結晶体に蝕まれる時の激痛と自身が分解されるようなとも形容される自我の段階的な喪失。これが結晶病の症状である。


 大析出直後の死因の大半は自殺を抑え、不可成結晶体に喰われたことによるものが大半を占める程であった。


 そんな危険極まりない物質が山のようにある結晶地帯が世界中に広がっている現在、防護服の性能の追求はある意味死活問題であった。ブレインマシンインターフェースが普及していても、それなりの操縦技術と繊細な操作を要求されるVAFのパイロットならなおさらである。

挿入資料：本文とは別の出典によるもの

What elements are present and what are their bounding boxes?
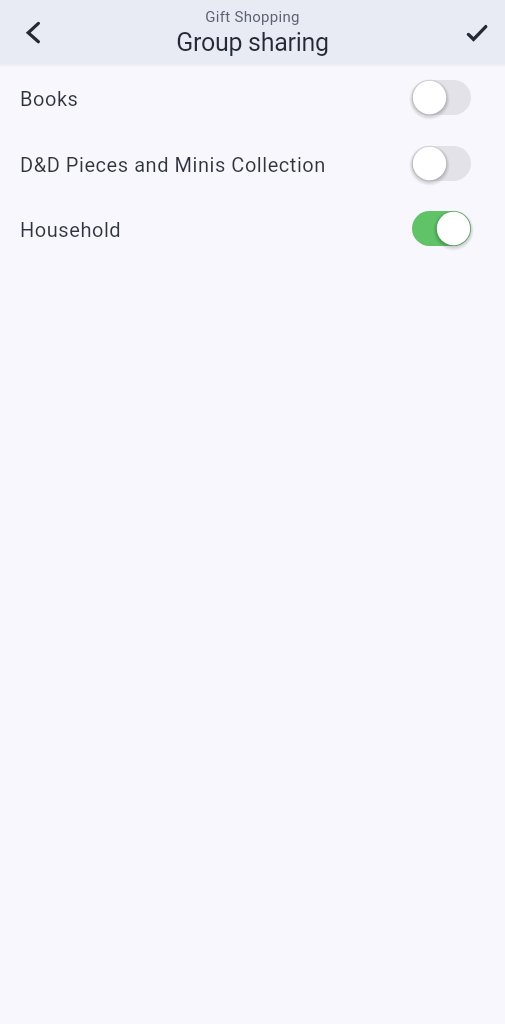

『こんな着づらい防護服が人気とはな。まったくもってわからん』


『教授が不器用だからです』


「もうすぐゲートですよ。強力なエアカーテンとかでPICが極力外部に漏れないようになってると言えども、完全にシャットアウトできてる訳じゃないんで防護服の再チェックをしてください。――特に教授」


『これ以上舐めた口を聞いてみろお前ら、課題の量を倍にするからな』


(注意勧告でコレかよ……)


 HMD並びにホロソフィア経由で網膜に投影された画面の端には『粒子化不可成結晶体ICP濃度』の項目があり、その隣には『5%』という数値が表示されていた。


 隔離門付近であって5%台で済んでいるが、壁の向こうに入ればPIC濃度が常時50%オーバーの死の地帯……何の対策もしなければ確実に死に至る。


 最新型のVAFのエアクリーナーなら壁の中でも高いレベルでPICを除去できるが、この型遅れの作業用VAFランドウォーカーではそこまでの性能はとてもじゃないが期待できない。その代わりに空気ボンベが5本分仕込まれていて、その気になれば――もちろん、可能な限り空気を節約さえすればの話だが――約二日程生き延びる事は可能だ。


 エトらが橋を渡ったことを感知した管理用AIが『認証にしばらくかかります。その間、再度防護服・機能の点検を行って下さい』と無線と指向音声でアナウンスする。


(……何も起こりませんように)


 そう祈りながらヘルメットを被り、密閉状態になった事を示すカチリという音を聞いた後、それから伸びるアタッチメント付きのホースを空気供給装置エアサプライヤのコネクタに接続する。


 ゲート前までエアサプライヤを使わなかったのは極力空気を節約するためである。

 画面に『エアサプライヤ:RDYレディ』と表示されると同時に、再びアナウンスがこだまする。


『おまたせしました。エリュシオン総合科学大学調査班

 ・グエン・マッカード教授

 ・アルマ=レイノフ=サッチ

 ・静馬エト

 計三名の認証が完了しました。第一ゲートを開放します。エアロック内に進んでください』


 重厚なサーボ音と共にVAFの横幅の1.5倍ほど開かれた第一ゲートをくぐり、エアロック内に進む。


 第一ゲートが完全に閉ざされ暗闇に包まれた後、再度アナウンス。


『――三十秒後、エアロックを開放します。現在のエドルア島内部のICP濃度は六十パーセント。確実な防護ができているか再度確認してください』


 誘導灯とカウントダウンが進む立体映像が黄緑色に妖しく光る。


『お前ら、準備はできているな?』


『言われなくても済んでいます』


「右に同じく」


 三十秒が過ぎた。

 立体映像と誘導灯が赤く光る。


『――エアロックを開放します。無事の帰還を』


 大音量のビープ音と共に、命を蝕む悪夢の地への門が開かれた。